# Practice Log?



## BSmith12 (Oct 3, 2013)

Do any of the coaches on here have a good printable practice log sheet I could copy? 

If not, what are some important things I should record per practice. Examples like amount of time, amount of shots... Etc. 

Thanks for the suggestions! 

I'm wanting to try to shoot almost everyday this summer. That is my goal and I really think I can do it even though it might seem a little extreme.


----------



## Black Bear TX (Oct 13, 2013)

*Subscribed*

Curious here as well.
Practicing for hunting only, no competitions.
What to track? 
(Thought - first cold shot of each session)
Yardage and distance from bull's eye on cold shot???

What else? 
General synopsis of that days shooting. (Seems vague)

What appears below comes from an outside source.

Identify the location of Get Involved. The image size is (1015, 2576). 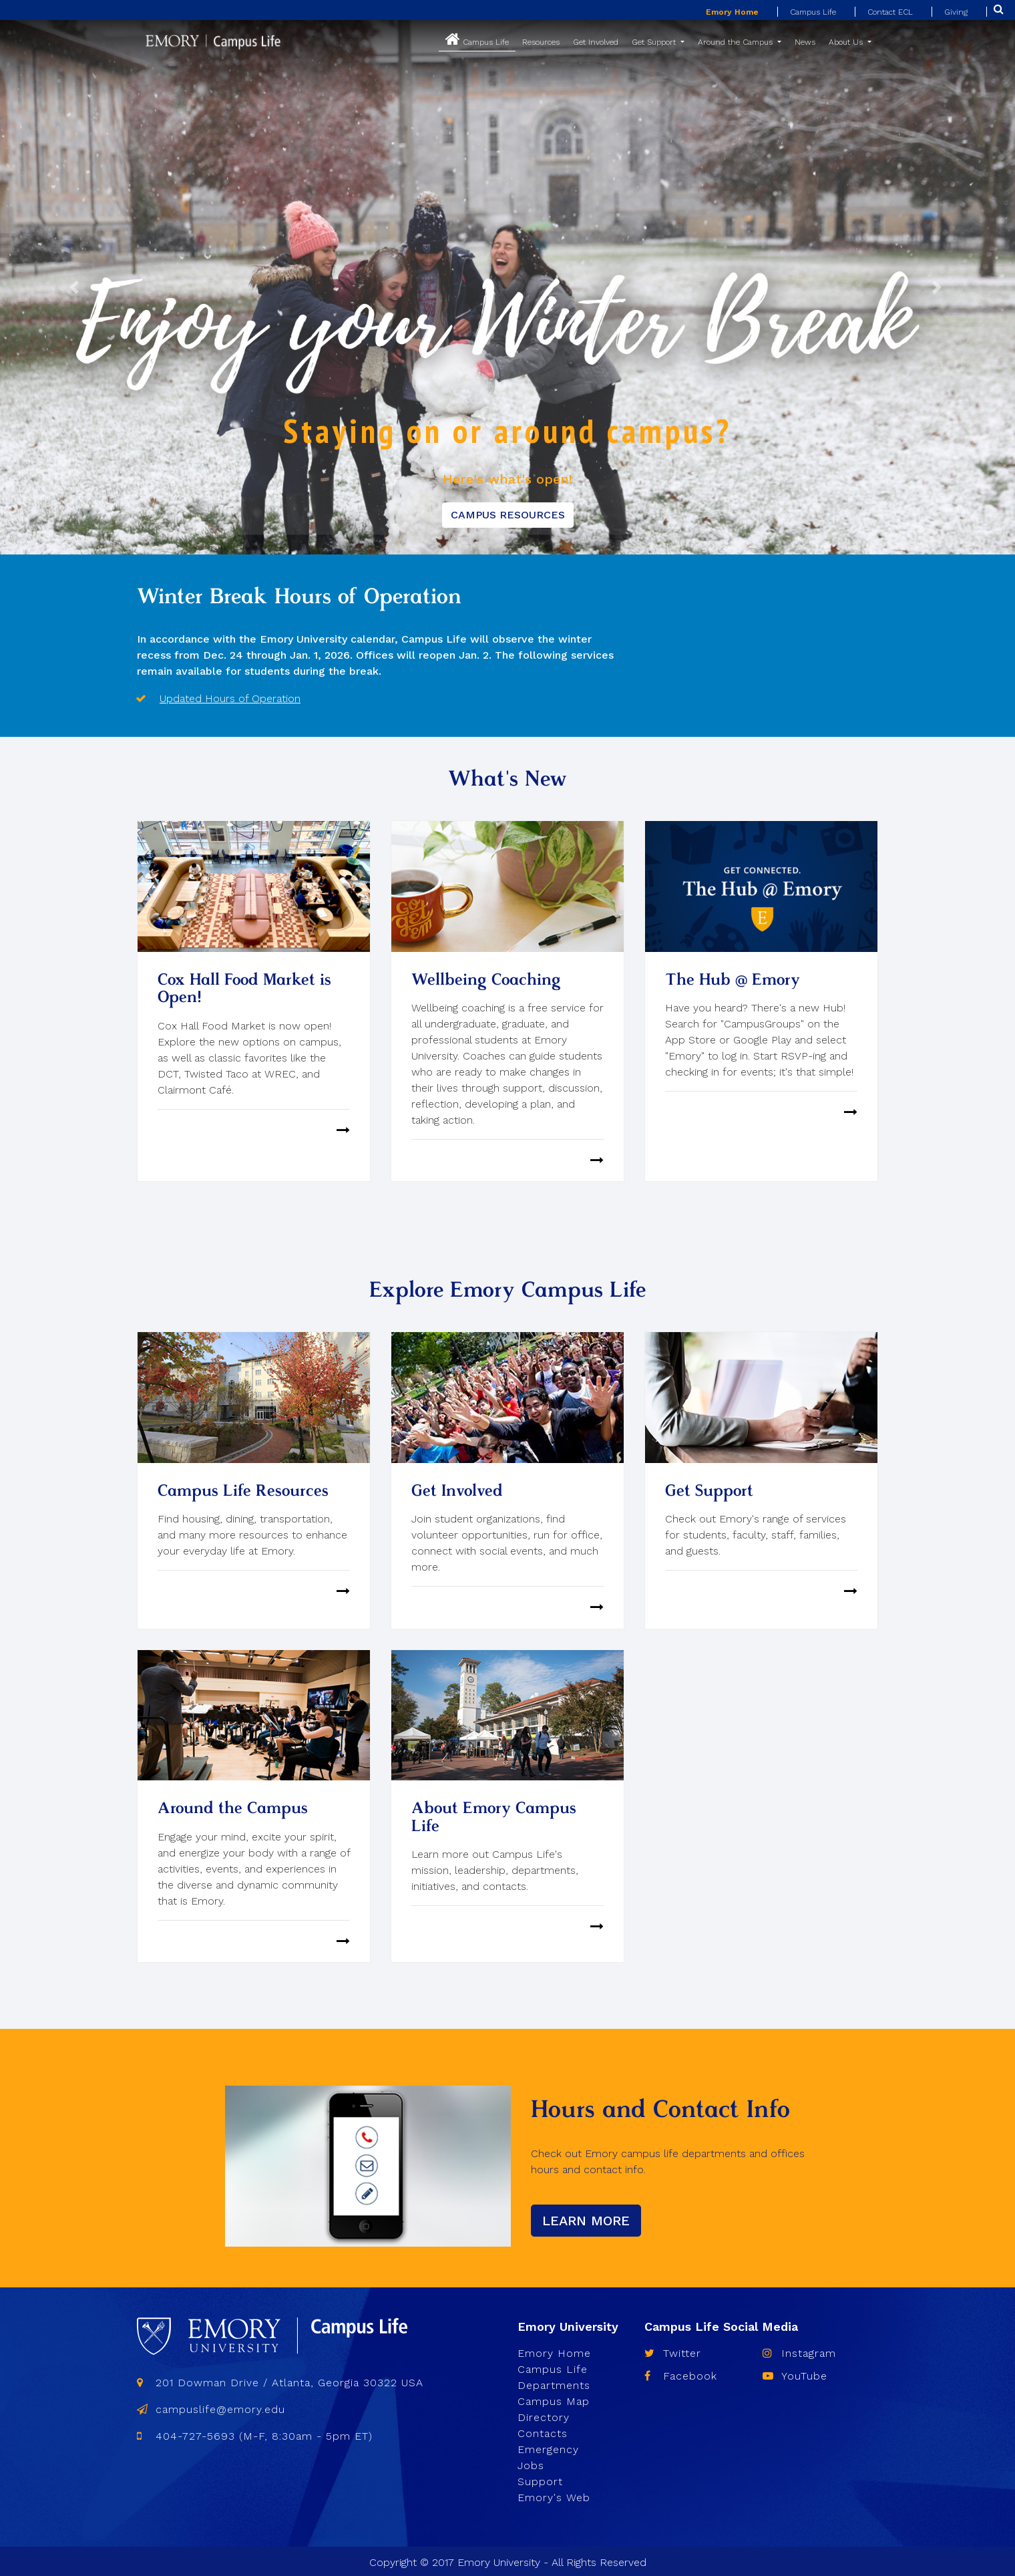
(595, 42).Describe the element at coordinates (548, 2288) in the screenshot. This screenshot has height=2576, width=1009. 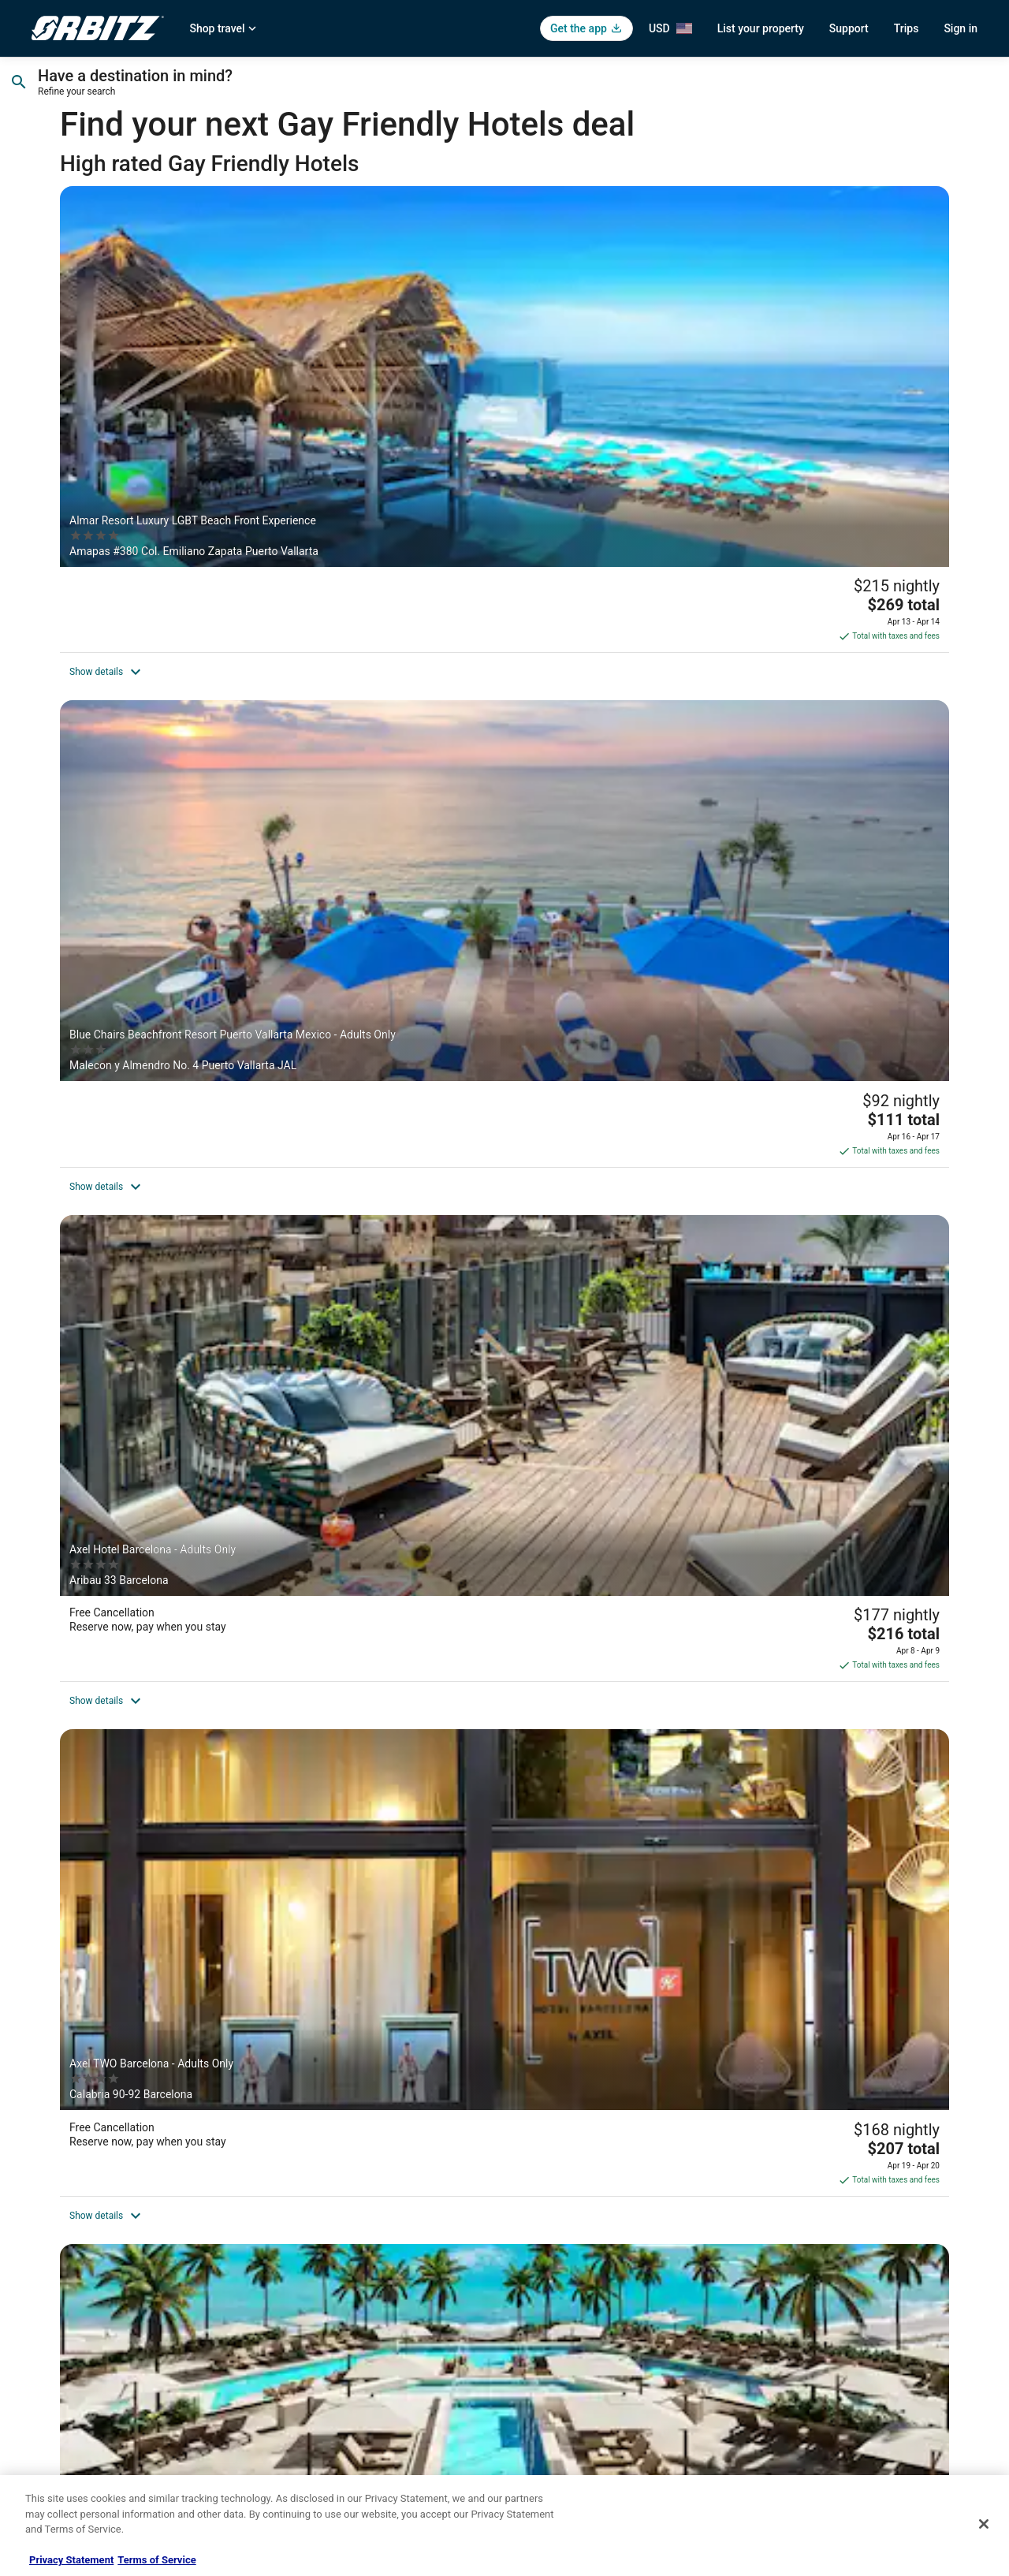
I see `Terms of Use [link]` at that location.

I looked for apps to help but most seems geared to competition scoring not for hunters. (Any suggestions)


----------



## subconsciously (Aug 22, 2009)

BSmith12 said:


> Do any of the coaches on here have a good printable practice log sheet I could copy?
> 
> If not, what are some important things I should record per practice. Examples like amount of time, amount of shots... Etc.
> 
> ...


PM me your email address and I can send you some info.

But- if you wish to become a better shooter it will require more. Mental training, physical exercise and incorporating the right kind of practice. 

.02


----------



## subconsciously (Aug 22, 2009)

Sent


----------



## BSmith12 (Oct 3, 2013)

Thanks much!


----------



## BSmith12 (Oct 3, 2013)

subconsciously said:


> Sent


Perfect. Exactly what I am wanting! Thanks very much


----------



## subconsciously (Aug 22, 2009)

View attachment 1962735


This file is in Numbers. Not sure if Excel can open or not. But thats all I got.


----------



## ArkGirl (May 16, 2014)

subconsciously said:


> PM me your email address and I can send you some info.
> 
> But- if you wish to become a better shooter it will require more. Mental training, physical exercise and incorporating the right kind of practice.
> 
> .02


Could you possibly send me this info also? I'm new to archery and my goal is to be ready to hunt this fall.


----------



## cjohnsjf (Feb 27, 2010)

Pm sent


----------



## meloy10 (Feb 3, 2014)

Can I get this as well if you don't mind and have the time?

Thank you!


----------